What they should know, Edrington said, is that a veritable buffet of several insects is roiling beneath the surface of the Arkansas River right now: two kinds of caddis, blue-winged olive mayfly nymphs and three species of golden stoneflies.
Any angler willing to open his mind and more than one of his fly boxes can find something a trout will eat. Catching fish on the Arkansas poses little problem right now.

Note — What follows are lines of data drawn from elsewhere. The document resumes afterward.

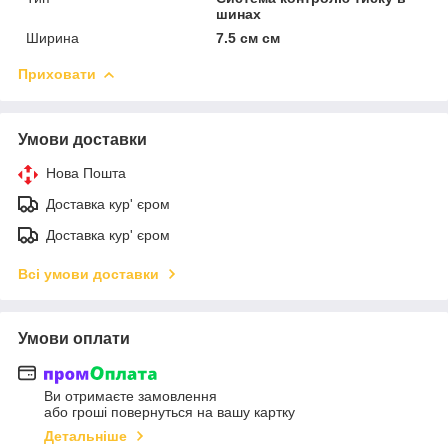
шинах
Ширина
7.5 см см
Приховати
Умови доставки
Нова Пошта
Доставка кур' єром
Доставка кур' єром
Всі умови доставки
Умови оплати
Ви отримаєте замовлення
або гроші повернуться на вашу картку
Детальніше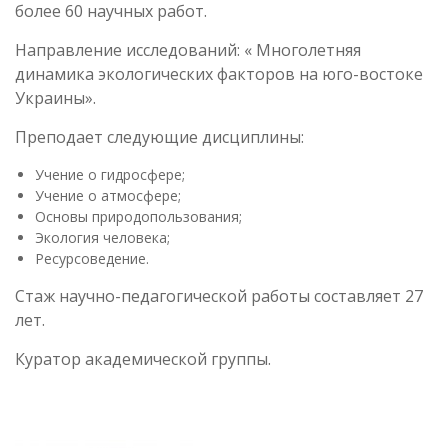
более 60 научных работ.
Направление исследований: « Многолетняя
динамика экологических факторов на юго-востоке
Украины».
Преподает следующие дисциплины:
Учение о гидросфере;
Учение о атмосфере;
Основы природопользования;
Экология человека;
Ресурсоведение.
Стаж научно-педагогической работы составляет 27
лет.
Куратор академической группы.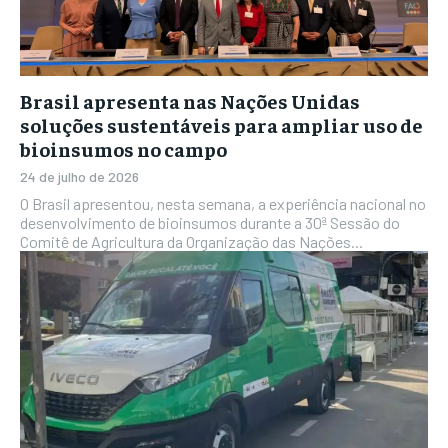
Brasil apresenta nas Nações Unidas
soluções sustentáveis para ampliar uso de
bioinsumos no campo
24 de julho de 2026
O Brasil apresentou, nesta semana, a experiência nacional no
desenvolvimento de bioinsumos durante a 30ª Sessão do
Comitê de Agricultura da Organização das Nações...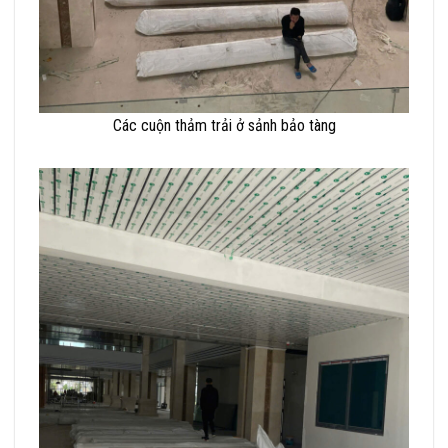
Các cuộn thảm trải ở sảnh bảo tàng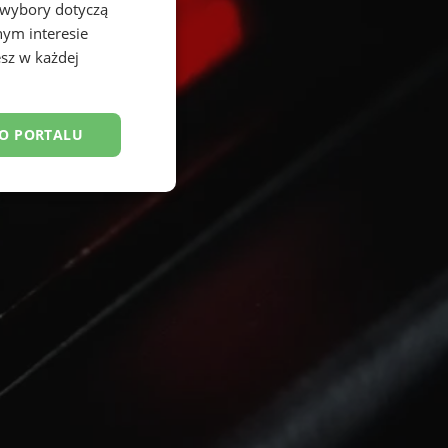
 wybory dotyczą
nym interesie
sz w każdej
DO PORTALU
esklasyfikowane
ane
owanie użytkownika i
j.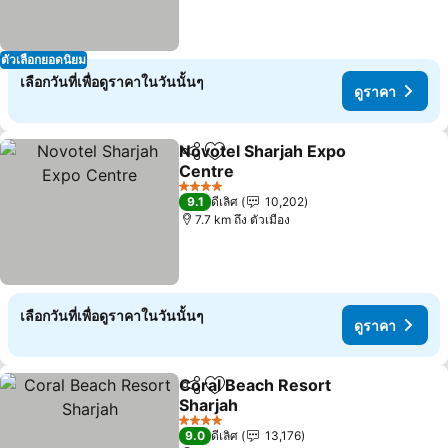
ตัวเลือกยอดนิยม
เลือกวันที่เพื่อดูราคาในวันนั้นๆ
ดูราคา
Novotel Sharjah Expo
แชร์
เพิ่มในรายการโปรด
Centre
4 ดาว
9.1
ดีเลิศ
10,202
7.7 km ถึง ตัวเมือง
เลือกวันที่เพื่อดูราคาในวันนั้นๆ
ดูราคา
Coral Beach Resort
แชร์
เพิ่มในรายการโปรด
Sharjah
4 ดาว
9.0
ดีเลิศ
13,176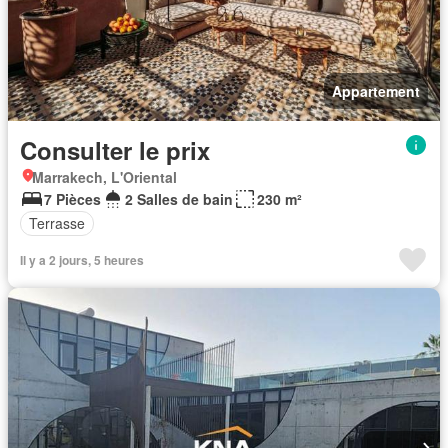
Appartement
Consulter le prix
Marrakech, L'Oriental
7 Pièces
2 Salles de bain
230 m²
Terrasse
Il y a 2 jours, 5 heures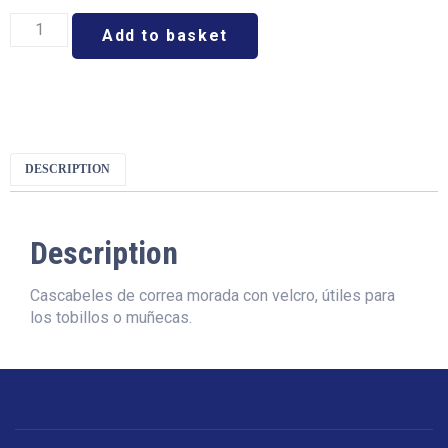
Add to basket
DESCRIPTION
Description
Cascabeles de correa morada con velcro, útiles para
los tobillos o muñecas.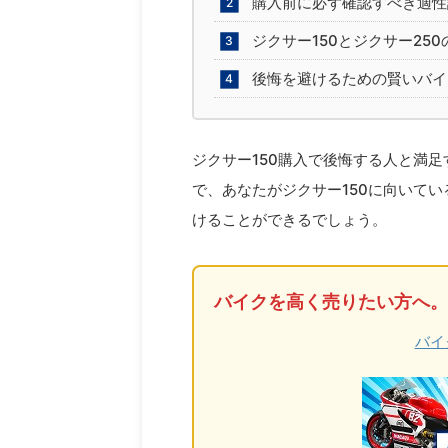
購入前に必ず確認すべき適性
ジクサー150とジクサー25
後悔を避けるための賢いバイ
ジクサー150購入で後悔する人と満
で、あなたがジクサー150に向いて
けることができるでしょう。
バイクを高く売りたい方へ。
バイ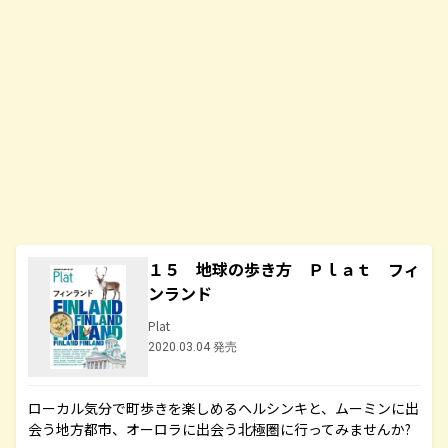
１５ 地球の歩き方 Ｐｌａｔ フィ
ンランド
Plat
2020.03.04 発売
ローカル気分で町歩きを楽しめるヘルシンキと、ムーミンに出
会う地方都市、オーロラに出会う北極圏に行ってみませんか?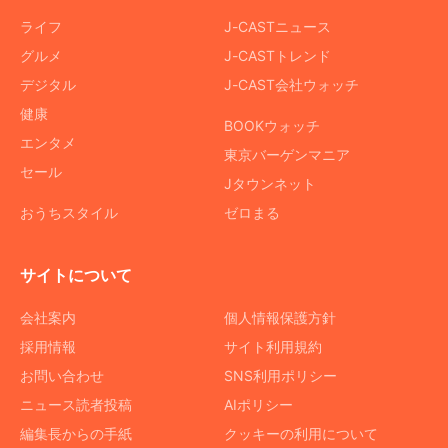
ライフ
J-CASTニュース
グルメ
J-CASTトレンド
デジタル
J-CAST会社ウォッチ
健康
BOOKウォッチ
エンタメ
東京バーゲンマニア
セール
Jタウンネット
おうちスタイル
ゼロまる
サイトについて
会社案内
個人情報保護方針
採用情報
サイト利用規約
お問い合わせ
SNS利用ポリシー
ニュース読者投稿
AIポリシー
編集長からの手紙
クッキーの利用について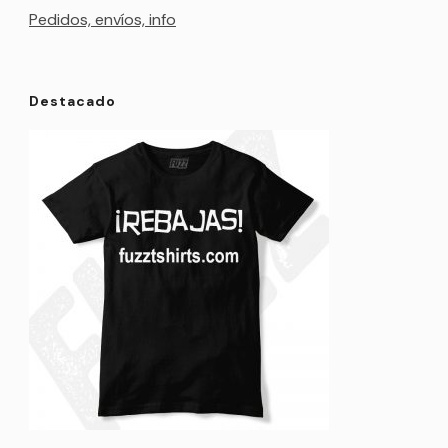
Pedidos, envíos, info
Destacado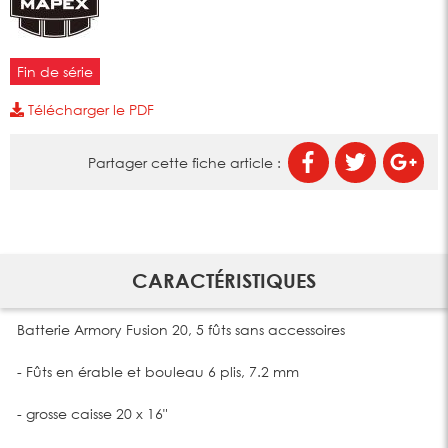
Fin de série
Télécharger le PDF
Partager cette fiche article :
CARACTÉRISTIQUES
Batterie Armory Fusion 20, 5 fûts sans accessoires
- Fûts en érable et bouleau 6 plis, 7.2 mm
- grosse caisse 20 x 16"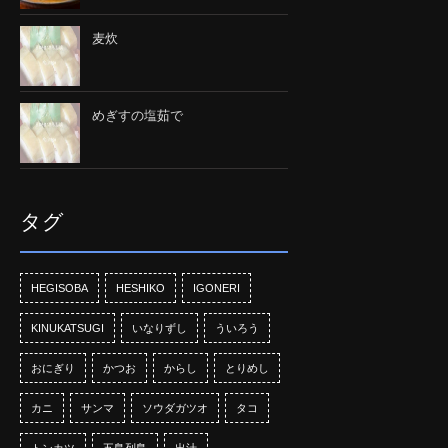
麦炊
めぎすの塩茹で
タグ
HEGISOBA
HESHIKO
IGONERI
KINUKATSUGI
いなりずし
ういろう
おにぎり
かつお
からし
とりめし
カニ
サンマ
ソウダガツオ
タコ
トンカツ
五島列島
出汁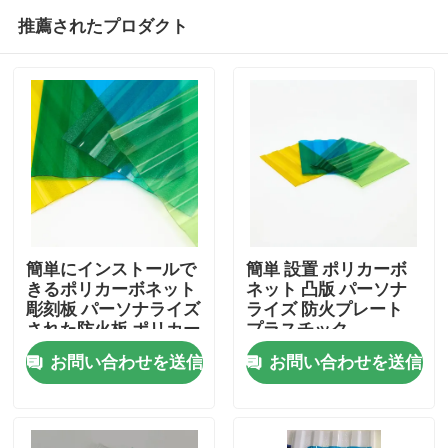
推薦されたプロダクト
簡単にインストールで
簡単 設置 ポリカーボ
きるポリカーボネット
ネット 凸版 パーソナ
彫刻板 パーソナライズ
ライズ 防火プレート
ホーム
された防火板 ポリカー
プラスチック
ボネット プラスチック
お問い合わせを送信
お問い合わせを送信
Rpll
企業情報
接触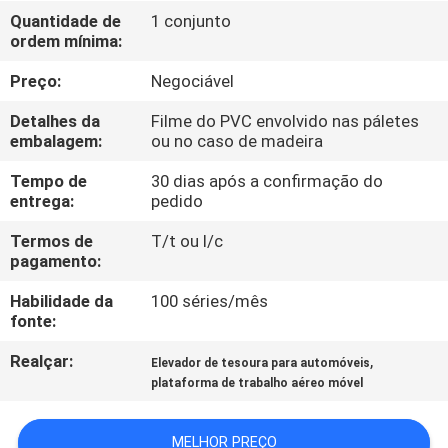
Quantidade de
1 conjunto
ordem mínima:
CONTROLE
DE
Preço:
Negociável
QUALIDADE
Detalhes da
Filme do PVC envolvido nas páletes
embalagem:
ou no caso de madeira
CONTACTE-
Tempo de
30 dias após a confirmação do
entrega:
pedido
NOS
Termos de
T/t ou l/c
pagamento:
NOTÍCIAS
Habilidade da
100 séries/mês
fonte:
SOLICITE UM
Realçar:
,
Elevador de tesoura para automóveis
ORÇAMENTO
plataforma de trabalho aéreo móvel
MAPA
MELHOR PREÇO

It’s just a matter of deciding how to do it.
During the next few weeks, those who insist on fishing with dry flies must learn the rhythm of a two-step dance. On warm, sunny days, the best move is to join the progressively upriver search for caddis. But when things turn cool and cloudy, settle into a nice run just before midday and wait for the BWOs.
Don’t assume trout like caddis best. Greg Felt, guide director for the ArkAngler fly shops, explains it like this.
“Often, you’ll be doing well on caddis, then a cloud drifts over. Suddenly the rise form changes and your fly doesn’t work anymore. You’d better be ready to switch to a BWO.”
Meanwhile, that rich broth of nymphs continues to bubble down in the depths, leaving the choice of dining areas strictly up to the trout.
All of which goes a long way toward explaining the strange happenings Thursday when the brown trout that populate the river in such agreeable numbers completely ignored a blanket hatch of BWOs.
On a bright sunshine day when a cold wind gusting at more than 30 mph blew spindrifts of snow like prayer flags from tall mountain tops, the BWOs failed to make their scheduled appearance. Not a bug stirred; no fish dimpled the surface.
Past 2 p.m., when the hatch usually ends, the little gray insects suddenly swarmed over the surface like wood smoke. Thing was, trout paid no attention to them.
Visitors from Denver who switched to a classic BWO dry fly hastily changed back to the same subsurface combination that had worked all day, a Barr Flashback Emerger trailed behind a Barr Tungsten Rubber Legs. Trout gleefully gobbled both patterns before and during the hatch.
“That makes me think a lot of nymphs were swimming all day and the fish were gorging on them,” Felt said. “The trout can hold their position near the bottom with less effort and it’s the same amount of protein.”
The delayed BWO emergence, Felt explained, was a direct result of the bright sun. The bugs didn’t respond until later in the day, when the sun lowered. By then, the trout were stuffed.
Caddis, mayflies, stoneflies. The Arkansas banquet is set. All that remains is deciding what to do with it.
While Arkansas River trout populations remain in good condition, Division of Wildlife biologist Greg Policky has sounded a minor alarm that leaner times are on the way. Brown trout prospered during the low-water years about 2002 when they battled less current; they’ve done less well with recent flow increases.
“We’ll see a leveling off, starting this summer,” Policky said. “We’ll see fewer fish over 14 inches and they’ll be thinner.
“I don’t think fishermen have noticed much, and fishing is still good compared to the 1980s and ’90s. But as we get into a wetter cycle with more summer flows, you’ll see it in the fish.”
A solid runoff will be boosted in downstream reaches by the draining of Clear Creek Reservoir, adding approximately 70 cubic feet per second to summer flows.